古代史から現代史に至る迄(日本史/世界史)の歴史散策紹介とポートレイト

黒田官兵衛6 青山古戦場跡

2014年01月19日 | 戦国時代

 姫路青山に「青山ゴルフクラブ」があり、私も何度か行ったことがある。実は今からおよそ450年前の1569年に青山ゴルフクラブの敷地内において黒田官兵衛と赤松政秀とが戦闘したとされる。これを青山・土器山の合戦という。この戦いで黒田官兵衛は、奇襲攻撃によって300の勢で3,000の赤松政秀軍を打ち破り、負けた政秀軍は、ゴルフ場の北側から龍野方面、太子方面に敗走したと云う。

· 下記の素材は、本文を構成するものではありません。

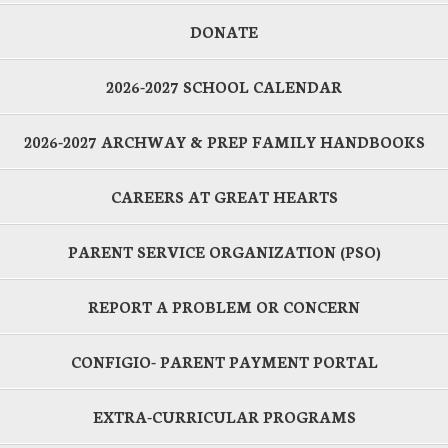
DONATE
2026-2027 SCHOOL CALENDAR
2026-2027 ARCHWAY & PREP FAMILY HANDBOOKS
CAREERS AT GREAT HEARTS
PARENT SERVICE ORGANIZATION (PSO)
REPORT A PROBLEM OR CONCERN
CONFIGIO- PARENT PAYMENT PORTAL
EXTRA-CURRICULAR PROGRAMS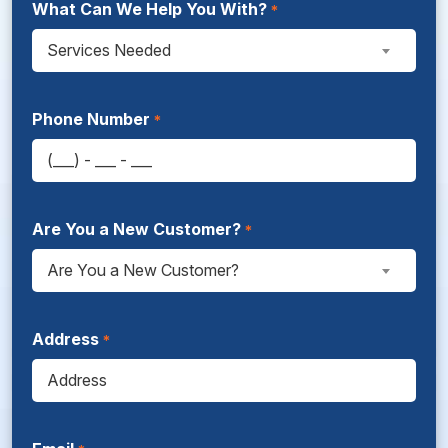
What Can We Help You With?
Services Needed
Phone Number
Are You a New Customer?
Are You a New Customer?
Address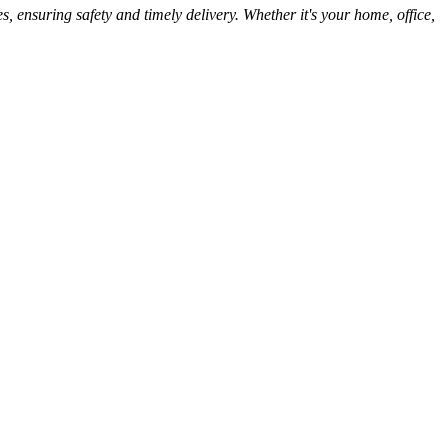
, ensuring safety and timely delivery. Whether it's your home, office,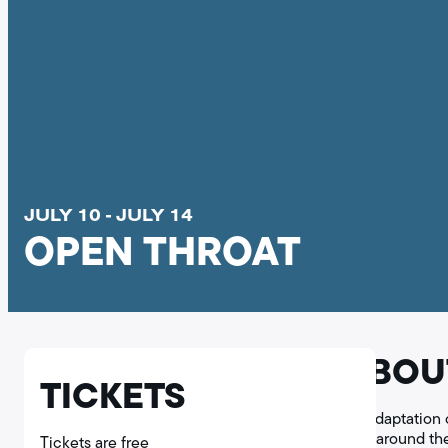
JULY 10 - JULY 14
OPEN THROAT
ABOU
TICKETS
An adaptation 
hills around t
Tickets are free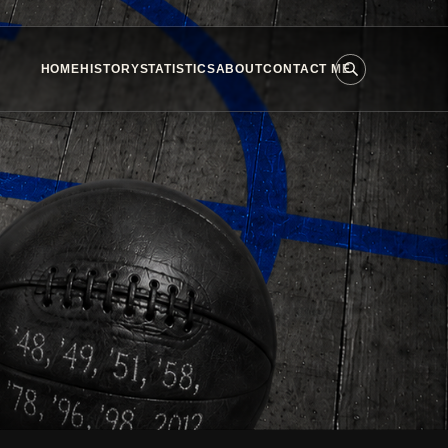
HOME
HISTORY
STATISTICS
ABOUT
CONTACT ME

赤松則村(円心)1277-1350⇔後醍醐天皇1288-1339(鎌倉倒幕の功立てるが冷遇)
  ┣赤松範資 ?-1351円心とともに足利尊氏派
  ┣赤松貞範1306-1374(姫路城基礎築く) 
  ┣赤松則祐1314-1372 
  ┃ ┣赤松義則1358-1427(弥勒寺本堂再建)
  ┃ ┗有馬義祐-1421 ┣義雅-時勝 
  ┃ (摂津有馬氏祖)  ┣赤松祐尚(英賀城主 足利義教近習)  
  ┃                 ┃ ┗則尚1425-1455
  ┃          ┗赤松満祐1381-1441⇔義教1394-1441(嘉吉の乱)  
  ┃           ┣赤松教康1423-1441 幕府軍(山名宗全)追討を受け自殺
   ┃           ┗赤松時勝 
   ┃   置塩城を築城 ← ┗赤松政則1455-1496(室:細川勝元娘 赤松氏を再興)
   ┃              ┗娘  ┗赤松村秀1480-1540(庶流) 
   ┗赤松氏範1330-1386      ┣  ┗赤松政秀?-1570┳赤松政広1562-1600竹田城主 竜野城主 
    ┣氏春      (置塩城主)赤松義村?-1521   ┏娘┛
    ┣家則           ┣赤松晴政 1513-1565
    ┣祐春           ┃ ┗赤松義祐1537-1576 信長に通じる
    ┣季則           ┃   ┗赤松則房?-1598 秀吉に仕える
   ┗乙若丸          ┗政元1500-上月城主 ┗則英?-1600 関ヶ原では西軍・自害(赤松氏嫡流は途絶える)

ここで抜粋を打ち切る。